TASK OBJECTIVE → When you reach the line containing "info@khabarhub.com" in the entries below, start writing out each line exactly, and stop after the line containing "JN8BT3BA5PW410733".

Saved entries:
------------------------------

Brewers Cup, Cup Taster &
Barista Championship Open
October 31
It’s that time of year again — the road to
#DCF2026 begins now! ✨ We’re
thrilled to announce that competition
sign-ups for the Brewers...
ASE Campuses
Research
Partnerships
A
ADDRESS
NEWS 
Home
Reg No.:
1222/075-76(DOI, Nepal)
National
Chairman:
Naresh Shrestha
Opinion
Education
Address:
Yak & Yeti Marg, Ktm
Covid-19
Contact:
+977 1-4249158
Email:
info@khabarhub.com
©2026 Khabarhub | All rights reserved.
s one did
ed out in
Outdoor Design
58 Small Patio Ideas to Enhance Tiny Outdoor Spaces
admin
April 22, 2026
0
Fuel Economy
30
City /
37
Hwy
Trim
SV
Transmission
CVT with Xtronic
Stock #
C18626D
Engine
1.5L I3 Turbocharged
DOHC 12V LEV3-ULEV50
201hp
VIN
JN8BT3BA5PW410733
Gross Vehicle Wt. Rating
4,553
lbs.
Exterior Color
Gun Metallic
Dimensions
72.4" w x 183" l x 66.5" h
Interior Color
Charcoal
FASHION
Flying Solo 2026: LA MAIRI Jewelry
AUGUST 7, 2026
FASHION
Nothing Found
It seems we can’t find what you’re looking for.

------------------------------

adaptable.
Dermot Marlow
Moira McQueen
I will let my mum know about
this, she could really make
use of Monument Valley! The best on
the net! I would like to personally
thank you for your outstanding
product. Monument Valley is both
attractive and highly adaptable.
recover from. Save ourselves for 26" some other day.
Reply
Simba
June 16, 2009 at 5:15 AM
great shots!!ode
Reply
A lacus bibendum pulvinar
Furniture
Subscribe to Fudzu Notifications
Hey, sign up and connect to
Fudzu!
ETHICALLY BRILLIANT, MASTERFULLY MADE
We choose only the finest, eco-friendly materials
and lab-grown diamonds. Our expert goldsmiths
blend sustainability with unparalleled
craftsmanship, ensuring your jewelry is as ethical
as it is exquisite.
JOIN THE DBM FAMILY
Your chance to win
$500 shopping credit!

------------------------------

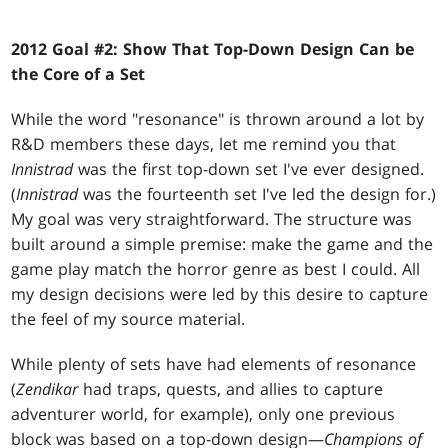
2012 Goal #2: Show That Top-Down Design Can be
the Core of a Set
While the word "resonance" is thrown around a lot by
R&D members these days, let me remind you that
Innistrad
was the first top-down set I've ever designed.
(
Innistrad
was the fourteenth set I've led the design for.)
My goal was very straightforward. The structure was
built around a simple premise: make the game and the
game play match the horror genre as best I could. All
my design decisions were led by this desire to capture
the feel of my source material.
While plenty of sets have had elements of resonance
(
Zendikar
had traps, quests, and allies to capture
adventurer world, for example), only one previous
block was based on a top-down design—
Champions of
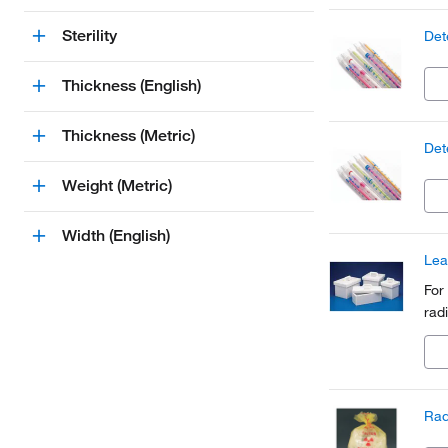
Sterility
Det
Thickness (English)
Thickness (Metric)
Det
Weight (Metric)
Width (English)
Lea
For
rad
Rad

------------------------------

SOLUTION →
info@khabarhub.com
©2026 Khabarhub | All rights reserved.
s one did
ed out in
Outdoor Design
58 Small Patio Ideas to Enhance Tiny Outdoor Spaces
admin
April 22, 2026
0
Fuel Economy
30
City /
37
Hwy
Trim
SV
Transmission
CVT with Xtronic
Stock #
C18626D
Engine
1.5L I3 Turbocharged
DOHC 12V LEV3-ULEV50
201hp
VIN
JN8BT3BA5PW410733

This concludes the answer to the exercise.